Exercise details
Top to bottom, give the entries again exactly as written.

━━ Materials provided ━━

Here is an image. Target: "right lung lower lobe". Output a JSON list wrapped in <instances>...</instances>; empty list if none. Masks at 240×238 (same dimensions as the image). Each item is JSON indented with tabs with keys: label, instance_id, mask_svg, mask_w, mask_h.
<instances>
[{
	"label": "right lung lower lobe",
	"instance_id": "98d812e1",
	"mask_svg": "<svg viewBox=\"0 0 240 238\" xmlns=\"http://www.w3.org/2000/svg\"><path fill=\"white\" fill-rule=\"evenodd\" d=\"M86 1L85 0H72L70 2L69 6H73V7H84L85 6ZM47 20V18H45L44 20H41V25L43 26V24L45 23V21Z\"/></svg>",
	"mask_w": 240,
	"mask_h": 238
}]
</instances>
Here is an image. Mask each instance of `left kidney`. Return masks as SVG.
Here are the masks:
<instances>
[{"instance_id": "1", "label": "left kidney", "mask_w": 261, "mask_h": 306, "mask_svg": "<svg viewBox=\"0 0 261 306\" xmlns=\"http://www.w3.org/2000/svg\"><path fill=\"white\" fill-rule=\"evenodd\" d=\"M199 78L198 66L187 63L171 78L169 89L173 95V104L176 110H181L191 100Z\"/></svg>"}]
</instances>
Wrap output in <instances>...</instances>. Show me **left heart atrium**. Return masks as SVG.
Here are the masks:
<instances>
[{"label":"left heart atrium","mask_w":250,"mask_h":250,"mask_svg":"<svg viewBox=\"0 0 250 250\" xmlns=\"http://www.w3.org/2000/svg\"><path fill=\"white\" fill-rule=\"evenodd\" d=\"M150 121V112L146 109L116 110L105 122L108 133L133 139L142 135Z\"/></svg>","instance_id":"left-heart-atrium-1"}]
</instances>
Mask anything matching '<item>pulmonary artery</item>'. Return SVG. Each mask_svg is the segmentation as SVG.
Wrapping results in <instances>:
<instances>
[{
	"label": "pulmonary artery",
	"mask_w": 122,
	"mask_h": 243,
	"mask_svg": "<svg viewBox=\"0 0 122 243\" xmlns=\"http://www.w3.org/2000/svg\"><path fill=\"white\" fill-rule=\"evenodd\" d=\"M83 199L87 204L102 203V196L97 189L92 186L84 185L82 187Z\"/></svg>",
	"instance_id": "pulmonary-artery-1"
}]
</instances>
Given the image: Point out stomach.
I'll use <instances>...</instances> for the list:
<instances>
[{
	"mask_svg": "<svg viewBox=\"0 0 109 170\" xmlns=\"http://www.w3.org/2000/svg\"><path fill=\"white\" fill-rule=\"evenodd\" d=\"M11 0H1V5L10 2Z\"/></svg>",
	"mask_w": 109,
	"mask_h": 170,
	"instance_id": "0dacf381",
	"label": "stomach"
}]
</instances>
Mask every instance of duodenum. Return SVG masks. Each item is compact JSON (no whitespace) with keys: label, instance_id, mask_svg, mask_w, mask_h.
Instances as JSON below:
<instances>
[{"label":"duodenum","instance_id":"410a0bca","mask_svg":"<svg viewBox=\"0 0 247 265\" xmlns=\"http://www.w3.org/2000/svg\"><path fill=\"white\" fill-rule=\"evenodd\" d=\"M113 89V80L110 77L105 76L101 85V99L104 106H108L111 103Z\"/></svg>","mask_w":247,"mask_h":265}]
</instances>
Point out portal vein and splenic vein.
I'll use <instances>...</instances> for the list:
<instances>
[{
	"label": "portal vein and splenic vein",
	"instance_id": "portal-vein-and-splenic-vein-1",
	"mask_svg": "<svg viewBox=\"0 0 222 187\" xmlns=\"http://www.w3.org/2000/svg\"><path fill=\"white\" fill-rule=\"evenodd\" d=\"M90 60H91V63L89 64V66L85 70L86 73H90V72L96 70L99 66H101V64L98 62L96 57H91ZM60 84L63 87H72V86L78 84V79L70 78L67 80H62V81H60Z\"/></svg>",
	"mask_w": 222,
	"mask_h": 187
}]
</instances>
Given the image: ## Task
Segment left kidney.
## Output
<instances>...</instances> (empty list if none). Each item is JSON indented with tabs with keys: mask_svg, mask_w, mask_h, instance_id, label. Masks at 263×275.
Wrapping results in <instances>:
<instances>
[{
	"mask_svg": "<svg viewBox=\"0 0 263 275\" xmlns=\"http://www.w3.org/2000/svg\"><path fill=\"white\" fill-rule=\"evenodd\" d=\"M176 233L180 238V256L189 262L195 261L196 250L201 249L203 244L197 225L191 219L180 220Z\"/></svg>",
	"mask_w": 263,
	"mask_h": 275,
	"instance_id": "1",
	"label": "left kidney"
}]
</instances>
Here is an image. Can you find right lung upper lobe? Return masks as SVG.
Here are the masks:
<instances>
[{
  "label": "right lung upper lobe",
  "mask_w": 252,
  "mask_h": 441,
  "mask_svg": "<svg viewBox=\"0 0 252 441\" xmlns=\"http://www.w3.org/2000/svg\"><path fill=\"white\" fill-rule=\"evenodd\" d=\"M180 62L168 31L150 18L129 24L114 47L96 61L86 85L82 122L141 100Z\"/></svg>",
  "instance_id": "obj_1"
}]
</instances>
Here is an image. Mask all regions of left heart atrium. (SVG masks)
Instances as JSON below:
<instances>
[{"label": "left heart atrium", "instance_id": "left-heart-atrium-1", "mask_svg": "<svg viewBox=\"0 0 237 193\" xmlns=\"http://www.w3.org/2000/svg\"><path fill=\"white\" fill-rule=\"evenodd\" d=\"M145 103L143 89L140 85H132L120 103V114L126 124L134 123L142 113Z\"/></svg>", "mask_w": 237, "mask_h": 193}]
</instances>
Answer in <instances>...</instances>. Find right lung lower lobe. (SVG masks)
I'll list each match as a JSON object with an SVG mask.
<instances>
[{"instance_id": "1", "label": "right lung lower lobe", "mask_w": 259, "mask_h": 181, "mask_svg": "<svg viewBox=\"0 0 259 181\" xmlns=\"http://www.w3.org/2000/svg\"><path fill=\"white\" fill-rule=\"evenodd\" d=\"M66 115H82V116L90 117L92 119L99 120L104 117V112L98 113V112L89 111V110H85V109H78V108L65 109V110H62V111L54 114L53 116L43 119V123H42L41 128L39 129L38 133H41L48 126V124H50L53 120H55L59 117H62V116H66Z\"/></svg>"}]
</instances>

━━━

Exercise answer
Here is an image. Target: "right lung lower lobe". Output a JSON list wrapped in <instances>...</instances>; empty list if none. Masks at 240×238 (same dimensions as the image). Each item is JSON indented with tabs with keys: label, instance_id, mask_svg, mask_w, mask_h.
<instances>
[{
	"label": "right lung lower lobe",
	"instance_id": "98d812e1",
	"mask_svg": "<svg viewBox=\"0 0 240 238\" xmlns=\"http://www.w3.org/2000/svg\"><path fill=\"white\" fill-rule=\"evenodd\" d=\"M86 1L85 0H72L70 2L69 6H73V7H84L85 6ZM47 20V18H45L44 20H41V25L43 26V24L45 23V21Z\"/></svg>",
	"mask_w": 240,
	"mask_h": 238
}]
</instances>
Here is an image. Mask each instance of `left kidney`. Return masks as SVG.
Here are the masks:
<instances>
[{"instance_id": "1", "label": "left kidney", "mask_w": 261, "mask_h": 306, "mask_svg": "<svg viewBox=\"0 0 261 306\" xmlns=\"http://www.w3.org/2000/svg\"><path fill=\"white\" fill-rule=\"evenodd\" d=\"M199 78L198 66L187 63L171 78L169 89L173 95V104L176 110H181L191 100Z\"/></svg>"}]
</instances>
Wrap output in <instances>...</instances>. Show me **left heart atrium**. Return masks as SVG.
Here are the masks:
<instances>
[{"label":"left heart atrium","mask_w":250,"mask_h":250,"mask_svg":"<svg viewBox=\"0 0 250 250\" xmlns=\"http://www.w3.org/2000/svg\"><path fill=\"white\" fill-rule=\"evenodd\" d=\"M150 121V112L146 109L116 110L105 122L108 133L133 139L142 135Z\"/></svg>","instance_id":"left-heart-atrium-1"}]
</instances>
Mask anything matching '<item>pulmonary artery</item>'. Return SVG. Each mask_svg is the segmentation as SVG.
Wrapping results in <instances>:
<instances>
[{
	"label": "pulmonary artery",
	"mask_w": 122,
	"mask_h": 243,
	"mask_svg": "<svg viewBox=\"0 0 122 243\" xmlns=\"http://www.w3.org/2000/svg\"><path fill=\"white\" fill-rule=\"evenodd\" d=\"M83 199L87 204L102 203V196L97 189L92 186L84 185L82 187Z\"/></svg>",
	"instance_id": "pulmonary-artery-1"
}]
</instances>
Given the image: Point out stomach.
I'll use <instances>...</instances> for the list:
<instances>
[{
	"mask_svg": "<svg viewBox=\"0 0 109 170\" xmlns=\"http://www.w3.org/2000/svg\"><path fill=\"white\" fill-rule=\"evenodd\" d=\"M11 0H1V5L10 2Z\"/></svg>",
	"mask_w": 109,
	"mask_h": 170,
	"instance_id": "0dacf381",
	"label": "stomach"
}]
</instances>
Mask every instance of duodenum. Return SVG masks. Each item is compact JSON (no whitespace) with keys: label, instance_id, mask_svg, mask_w, mask_h.
Instances as JSON below:
<instances>
[{"label":"duodenum","instance_id":"410a0bca","mask_svg":"<svg viewBox=\"0 0 247 265\" xmlns=\"http://www.w3.org/2000/svg\"><path fill=\"white\" fill-rule=\"evenodd\" d=\"M113 89V80L110 77L105 76L101 85V99L104 106H108L111 103Z\"/></svg>","mask_w":247,"mask_h":265}]
</instances>
Point out portal vein and splenic vein.
I'll use <instances>...</instances> for the list:
<instances>
[{
	"label": "portal vein and splenic vein",
	"instance_id": "portal-vein-and-splenic-vein-1",
	"mask_svg": "<svg viewBox=\"0 0 222 187\" xmlns=\"http://www.w3.org/2000/svg\"><path fill=\"white\" fill-rule=\"evenodd\" d=\"M90 60H91V63L89 64V66L85 70L86 73H90V72L96 70L99 66H101V64L98 62L96 57H91ZM60 84L63 87H72V86L78 84V79L70 78L67 80H62V81H60Z\"/></svg>",
	"mask_w": 222,
	"mask_h": 187
}]
</instances>
Given the image: ## Task
Segment left kidney.
## Output
<instances>...</instances> (empty list if none). Each item is JSON indented with tabs with keys: mask_svg, mask_w, mask_h, instance_id, label. Masks at 263×275.
Wrapping results in <instances>:
<instances>
[{
	"mask_svg": "<svg viewBox=\"0 0 263 275\" xmlns=\"http://www.w3.org/2000/svg\"><path fill=\"white\" fill-rule=\"evenodd\" d=\"M176 233L180 238V256L189 262L195 261L196 250L201 249L203 244L197 225L191 219L180 220Z\"/></svg>",
	"mask_w": 263,
	"mask_h": 275,
	"instance_id": "1",
	"label": "left kidney"
}]
</instances>
Here is an image. Can you find right lung upper lobe? Return masks as SVG.
Here are the masks:
<instances>
[{
  "label": "right lung upper lobe",
  "mask_w": 252,
  "mask_h": 441,
  "mask_svg": "<svg viewBox=\"0 0 252 441\" xmlns=\"http://www.w3.org/2000/svg\"><path fill=\"white\" fill-rule=\"evenodd\" d=\"M180 62L168 31L150 18L129 24L114 47L96 61L86 85L82 122L141 100Z\"/></svg>",
  "instance_id": "obj_1"
}]
</instances>
Here is an image. Mask all regions of left heart atrium. (SVG masks)
Instances as JSON below:
<instances>
[{"label": "left heart atrium", "instance_id": "left-heart-atrium-1", "mask_svg": "<svg viewBox=\"0 0 237 193\" xmlns=\"http://www.w3.org/2000/svg\"><path fill=\"white\" fill-rule=\"evenodd\" d=\"M145 103L143 89L140 85H132L120 103V114L126 124L134 123L142 113Z\"/></svg>", "mask_w": 237, "mask_h": 193}]
</instances>
Answer in <instances>...</instances>. Find right lung lower lobe. (SVG masks)
I'll list each match as a JSON object with an SVG mask.
<instances>
[{"instance_id": "1", "label": "right lung lower lobe", "mask_w": 259, "mask_h": 181, "mask_svg": "<svg viewBox=\"0 0 259 181\" xmlns=\"http://www.w3.org/2000/svg\"><path fill=\"white\" fill-rule=\"evenodd\" d=\"M66 115H82V116L90 117L92 119L99 120L104 117V112L98 113V112L89 111V110H85V109H78V108L65 109V110H62V111L54 114L53 116L43 119V123H42L41 128L39 129L38 133H41L48 126V124H50L53 120H55L59 117H62V116H66Z\"/></svg>"}]
</instances>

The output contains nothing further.